#### How to complete this task
The reply should match the listing below character for character, except that no image is carried over.

#### Supplied records
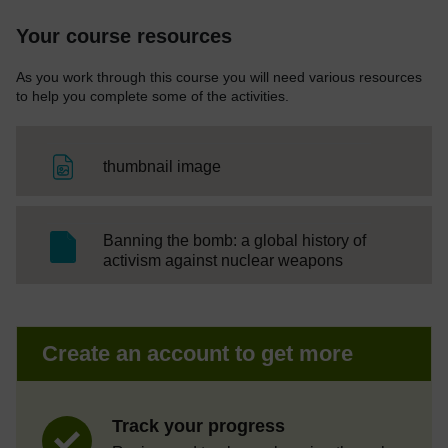
Your course resources
As you work through this course you will need various resources
to help you complete some of the activities.
File
thumbnail image
Banning the bomb: a global history of
SC Web Editor
activism against nuclear weapons
Create an account to get more
Track your progress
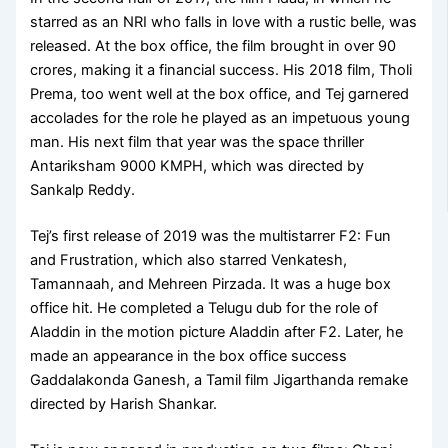
starred as an NRI who falls in love with a rustic belle, was
released. At the box office, the film brought in over 90
crores, making it a financial success. His 2018 film, Tholi
Prema, too went well at the box office, and Tej garnered
accolades for the role he played as an impetuous young
man. His next film that year was the space thriller
Antariksham 9000 KMPH, which was directed by
Sankalp Reddy.
Tej’s first release of 2019 was the multistarrer F2: Fun
and Frustration, which also starred Venkatesh,
Tamannaah, and Mehreen Pirzada. It was a huge box
office hit. He completed a Telugu dub for the role of
Aladdin in the motion picture Aladdin after F2. Later, he
made an appearance in the box office success
Gaddalakonda Ganesh, a Tamil film Jigarthanda remake
directed by Harish Shankar.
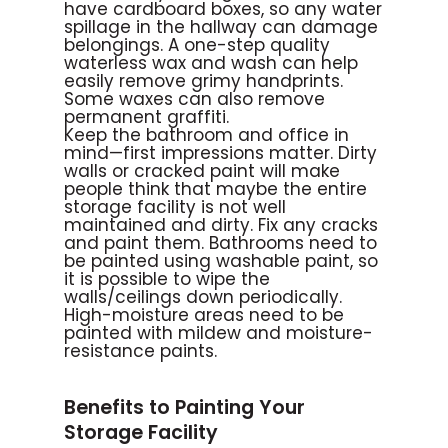
have cardboard boxes, so any water
spillage in the hallway can damage
belongings. A one-step quality
waterless wax and wash can help
easily remove grimy handprints.
Some waxes can also remove
permanent graffiti.
Keep the bathroom and office in
mind—first impressions matter. Dirty
walls or cracked paint will make
people think that maybe the entire
storage facility is not well
maintained and dirty. Fix any cracks
and paint them. Bathrooms need to
be painted using washable paint, so
it is possible to wipe the
walls/ceilings down periodically.
High-moisture areas need to be
painted with mildew and moisture-
resistance paints.
Benefits to Painting Your
Storage Facility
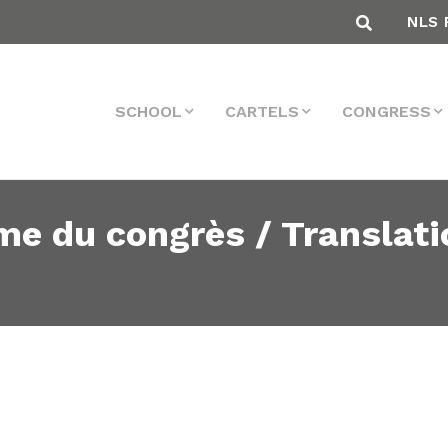
NLS 
SCHOOL
CARTELS
CONGRESS
me du congrès / Translati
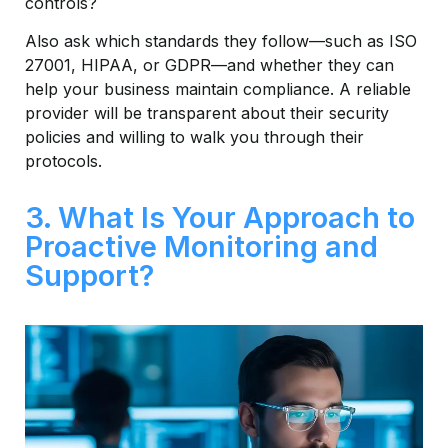
controls?
Also ask which standards they follow—such as ISO
27001, HIPAA, or GDPR—and whether they can
help your business maintain compliance. A reliable
provider will be transparent about their security
policies and willing to walk you through their
protocols.
3. What Is Your Approach to
Proactive Monitoring and
Support?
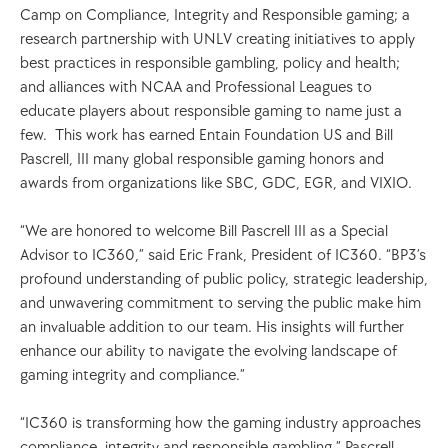
Camp on Compliance, Integrity and Responsible gaming; a 
research partnership with UNLV creating initiatives to apply 
best practices in responsible gambling, policy and health; 
and alliances with NCAA and Professional Leagues to 
educate players about responsible gaming to name just a 
few.  This work has earned Entain Foundation US and Bill 
Pascrell, III many global responsible gaming honors and 
awards from organizations like SBC, GDC, EGR, and VIXIO.  
“We are honored to welcome Bill Pascrell III as a Special 
Advisor to IC360,” said Eric Frank, President of IC360. “BP3’s 
profound understanding of public policy, strategic leadership, 
and unwavering commitment to serving the public make him 
an invaluable addition to our team. His insights will further 
enhance our ability to navigate the evolving landscape of 
gaming integrity and compliance.”
“IC360 is transforming how the gaming industry approaches 
compliance, integrity and responsible gambling,” Pascrell 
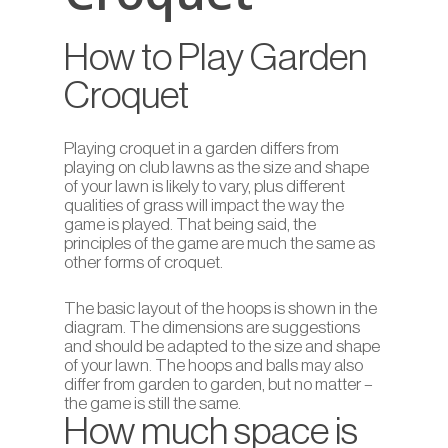
How to Play Garden
Croquet
Playing croquet in a garden differs from
playing on club lawns as the size and shape
of your lawn is likely to vary, plus different
qualities of grass will impact the way the
game is played. That being said, the
principles of the game are much the same as
other forms of croquet.
The basic layout of the hoops is shown in the
diagram. The dimensions are suggestions
and should be adapted to the size and shape
of your lawn. The hoops and balls may also
differ from garden to garden, but no matter –
the game is still the same.
How much space is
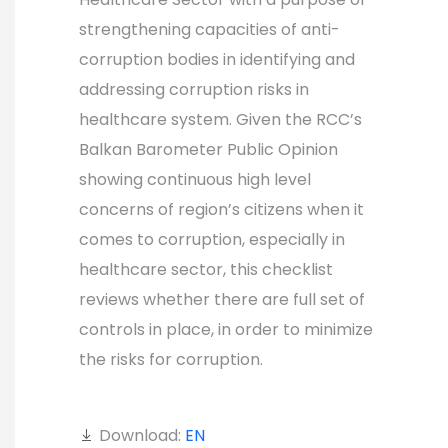
strengthening capacities of anti-
corruption bodies in identifying and
addressing corruption risks in
healthcare system. Given the RCC’s
Balkan Barometer Public Opinion
showing continuous high level
concerns of region’s citizens when it
comes to corruption, especially in
healthcare sector, this checklist
reviews whether there are full set of
controls in place, in order to minimize
the risks for corruption.
Download:
EN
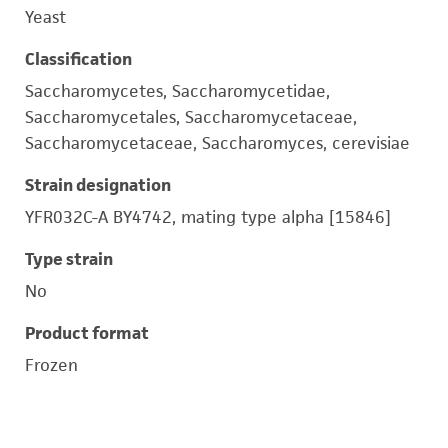
Yeast
Classification
Saccharomycetes, Saccharomycetidae,
Saccharomycetales, Saccharomycetaceae,
Saccharomycetaceae, Saccharomyces, cerevisiae
Strain designation
YFR032C-A BY4742, mating type alpha [15846]
Type strain
No
Product format
Frozen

#### The completed task
Your course resources
As you work through this course you will need various resources
to help you complete some of the activities.
File
thumbnail image
Banning the bomb: a global history of
SC Web Editor
activism against nuclear weapons
Create an account to get more
Track your progress
starred as an NRI who falls in love with a rustic belle, was
released. At the box office, the film brought in over 90
crores, making it a financial success. His 2018 film, Tholi
Prema, too went well at the box office, and Tej garnered
accolades for the role he played as an impetuous young
man. His next film that year was the space thriller
Antariksham 9000 KMPH, which was directed by
Sankalp Reddy.
Tej’s first release of 2019 was the multistarrer F2: Fun
and Frustration, which also starred Venkatesh,
Tamannaah, and Mehreen Pirzada. It was a huge box
office hit. He completed a Telugu dub for the role of
Aladdin in the motion picture Aladdin after F2. Later, he
made an appearance in the box office success
Gaddalakonda Ganesh, a Tamil film Jigarthanda remake
directed by Harish Shankar.
have cardboard boxes, so any water
spillage in the hallway can damage
belongings. A one-step quality
waterless wax and wash can help
easily remove grimy handprints.
Some waxes can also remove
permanent graffiti.
Keep the bathroom and office in
mind—first impressions matter. Dirty
walls or cracked paint will make
people think that maybe the entire
storage facility is not well
maintained and dirty. Fix any cracks
and paint them. Bathrooms need to
be painted using washable paint, so
it is possible to wipe the
walls/ceilings down periodically.
High-moisture areas need to be
painted with mildew and moisture-
resistance paints.
Benefits to Painting Your
Storage Facility
NLS 
SCHOOL
CARTELS
CONGRESS
me du congrès / Translati
controls?
Also ask which standards they follow—such as ISO
27001, HIPAA, or GDPR—and whether they can
help your business maintain compliance. A reliable
provider will be transparent about their security
policies and willing to walk you through their
protocols.
3. What Is Your Approach to
Proactive Monitoring and
Support?
Camp on Compliance, Integrity and Responsible gaming; a 
research partnership with UNLV creating initiatives to apply 
best practices in responsible gambling, policy and health; 
and alliances with NCAA and Professional Leagues to 
educate players about responsible gaming to name just a 
few.  This work has earned Entain Foundation US and Bill 
Pascrell, III many global responsible gaming honors and 
awards from organizations like SBC, GDC, EGR, and VIXIO.  
“We are honored to welcome Bill Pascrell III as a Special 
Advisor to IC360,” said Eric Frank, President of IC360. “BP3’s 
profound understanding of public policy, strategic leadership, 
and unwavering commitment to serving the public make him 
an invaluable addition to our team. His insights will further 
enhance our ability to navigate the evolving landscape of 
gaming integrity and compliance.”
“IC360 is transforming how the gaming industry approaches 
compliance, integrity and responsible gambling,” Pascrell 
How to Play Garden
Croquet
Playing croquet in a garden differs from
playing on club lawns as the size and shape
of your lawn is likely to vary, plus different
qualities of grass will impact the way the
game is played. That being said, the
principles of the game are much the same as
other forms of croquet.
The basic layout of the hoops is shown in the
diagram. The dimensions are suggestions
and should be adapted to the size and shape
of your lawn. The hoops and balls may also
differ from garden to garden, but no matter –
the game is still the same.
How much space is
strengthening capacities of anti-
corruption bodies in identifying and
addressing corruption risks in
healthcare system. Given the RCC’s
Balkan Barometer Public Opinion
showing continuous high level
concerns of region’s citizens when it
comes to corruption, especially in
healthcare sector, this checklist
reviews whether there are full set of
controls in place, in order to minimize
the risks for corruption.
Download:
EN
Yeast
Classification
Saccharomycetes, Saccharomycetidae,
Saccharomycetales, Saccharomycetaceae,
Saccharomycetaceae, Saccharomyces, cerevisiae
Strain designation
YFR032C-A BY4742, mating type alpha [15846]
Type strain
No
Product format
Frozen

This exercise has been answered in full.